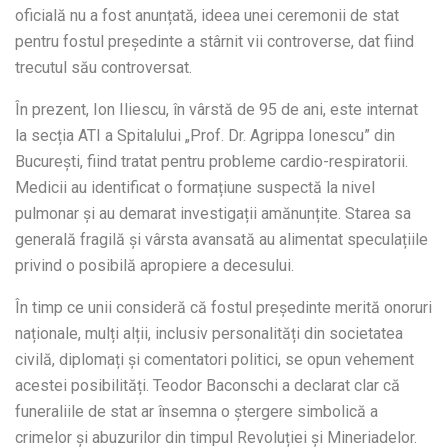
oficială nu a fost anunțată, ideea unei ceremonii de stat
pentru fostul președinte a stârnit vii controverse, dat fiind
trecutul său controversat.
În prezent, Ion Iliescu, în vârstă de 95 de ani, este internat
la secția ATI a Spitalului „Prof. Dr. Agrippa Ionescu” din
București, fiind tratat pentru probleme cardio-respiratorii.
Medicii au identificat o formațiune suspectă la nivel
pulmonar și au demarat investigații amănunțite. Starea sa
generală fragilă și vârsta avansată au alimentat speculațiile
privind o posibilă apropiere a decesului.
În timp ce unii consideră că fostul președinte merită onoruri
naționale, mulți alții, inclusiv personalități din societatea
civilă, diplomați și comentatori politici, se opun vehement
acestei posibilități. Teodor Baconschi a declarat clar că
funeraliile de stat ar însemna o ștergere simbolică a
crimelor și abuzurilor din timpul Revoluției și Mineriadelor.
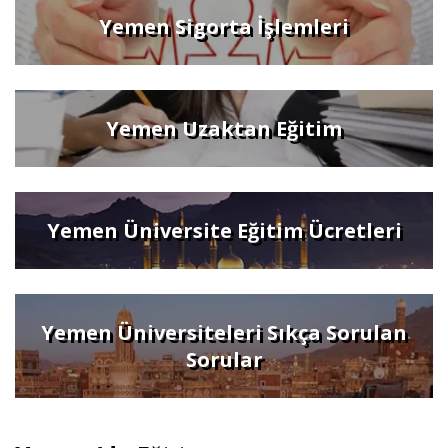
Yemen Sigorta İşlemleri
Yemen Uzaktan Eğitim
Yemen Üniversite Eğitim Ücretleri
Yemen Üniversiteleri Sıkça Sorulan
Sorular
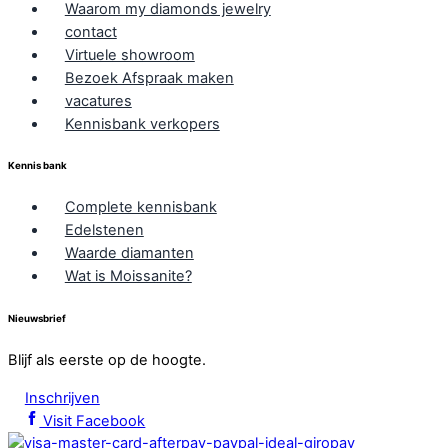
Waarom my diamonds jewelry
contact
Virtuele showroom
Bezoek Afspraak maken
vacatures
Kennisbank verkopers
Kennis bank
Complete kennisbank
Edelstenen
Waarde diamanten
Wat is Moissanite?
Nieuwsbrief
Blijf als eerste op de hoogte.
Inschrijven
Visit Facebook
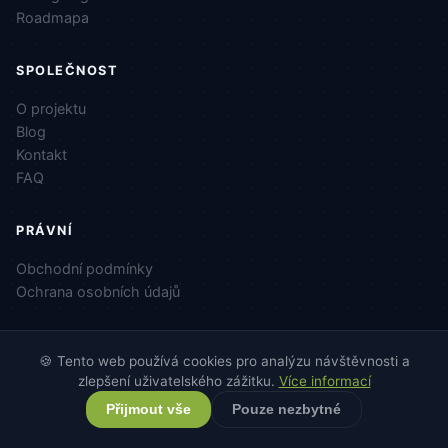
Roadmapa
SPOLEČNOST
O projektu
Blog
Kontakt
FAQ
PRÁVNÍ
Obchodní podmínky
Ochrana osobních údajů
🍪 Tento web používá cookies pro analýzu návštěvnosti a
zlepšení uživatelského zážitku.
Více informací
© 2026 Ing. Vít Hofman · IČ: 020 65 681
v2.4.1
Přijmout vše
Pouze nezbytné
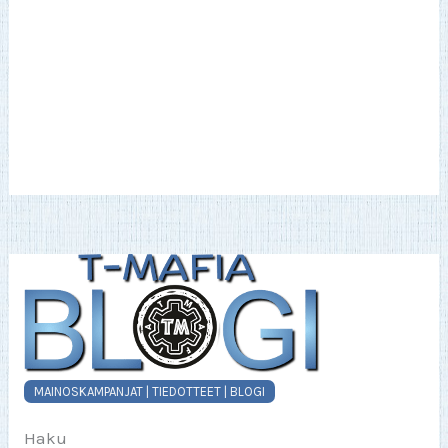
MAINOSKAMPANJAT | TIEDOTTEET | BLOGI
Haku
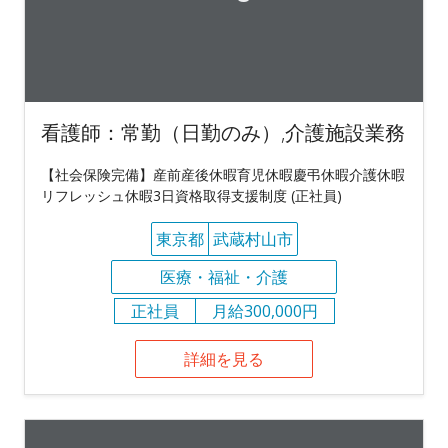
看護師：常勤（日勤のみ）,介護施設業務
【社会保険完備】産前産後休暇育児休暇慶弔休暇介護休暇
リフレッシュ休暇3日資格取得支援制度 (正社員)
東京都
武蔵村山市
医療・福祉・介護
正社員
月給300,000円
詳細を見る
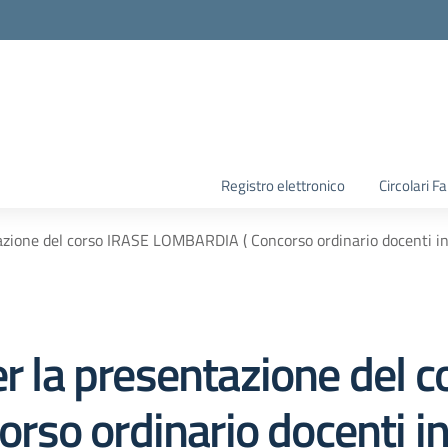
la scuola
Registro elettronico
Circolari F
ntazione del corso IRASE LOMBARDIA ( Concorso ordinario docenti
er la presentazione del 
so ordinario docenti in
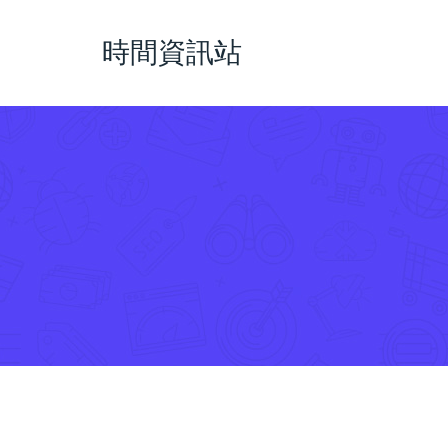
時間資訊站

§

Task goal — Only the pictures are to be left out; all other material is to be output exactly.

Answer —
oficială nu a fost anunțată, ideea unei ceremonii de stat
pentru fostul președinte a stârnit vii controverse, dat fiind
trecutul său controversat.
În prezent, Ion Iliescu, în vârstă de 95 de ani, este internat
la secția ATI a Spitalului „Prof. Dr. Agrippa Ionescu” din
București, fiind tratat pentru probleme cardio-respiratorii.
Medicii au identificat o formațiune suspectă la nivel
pulmonar și au demarat investigații amănunțite. Starea sa
generală fragilă și vârsta avansată au alimentat speculațiile
privind o posibilă apropiere a decesului.
În timp ce unii consideră că fostul președinte merită onoruri
naționale, mulți alții, inclusiv personalități din societatea
civilă, diplomați și comentatori politici, se opun vehement
acestei posibilități. Teodor Baconschi a declarat clar că
funeraliile de stat ar însemna o ștergere simbolică a
crimelor și abuzurilor din timpul Revoluției și Mineriadelor.
Yemen Sigorta İşlemleri
Yemen Uzaktan Eğitim
Yemen Üniversite Eğitim Ücretleri
Yemen Üniversiteleri Sıkça Sorulan
Sorular
Waarom my diamonds jewelry
contact
Virtuele showroom
Bezoek Afspraak maken
vacatures
Kennisbank verkopers
Kennis bank
Complete kennisbank
Edelstenen
Waarde diamanten
Wat is Moissanite?
Nieuwsbrief
Blijf als eerste op de hoogte.
Inschrijven
Visit Facebook
Roadmapa
SPOLEČNOST
O projektu
Blog
Kontakt
FAQ
PRÁVNÍ
Obchodní podmínky
Ochrana osobních údajů
🍪 Tento web používá cookies pro analýzu návštěvnosti a
zlepšení uživatelského zážitku.
Více informací
© 2026 Ing. Vít Hofman · IČ: 020 65 681
v2.4.1
Přijmout vše
Pouze nezbytné
MAINOSKAMPANJAT | TIEDOTTEET | BLOGI
Haku
看護師：常勤（日勤のみ）,介護施設業務
【社会保険完備】産前産後休暇育児休暇慶弔休暇介護休暇
リフレッシュ休暇3日資格取得支援制度 (正社員)
東京都
武蔵村山市
医療・福祉・介護
正社員
月給300,000円
詳細を見る
la scuola
Registro elettronico
Circolari F
ntazione del corso IRASE LOMBARDIA ( Concorso ordinario docenti
er la presentazione del 
so ordinario docenti in
時間資訊站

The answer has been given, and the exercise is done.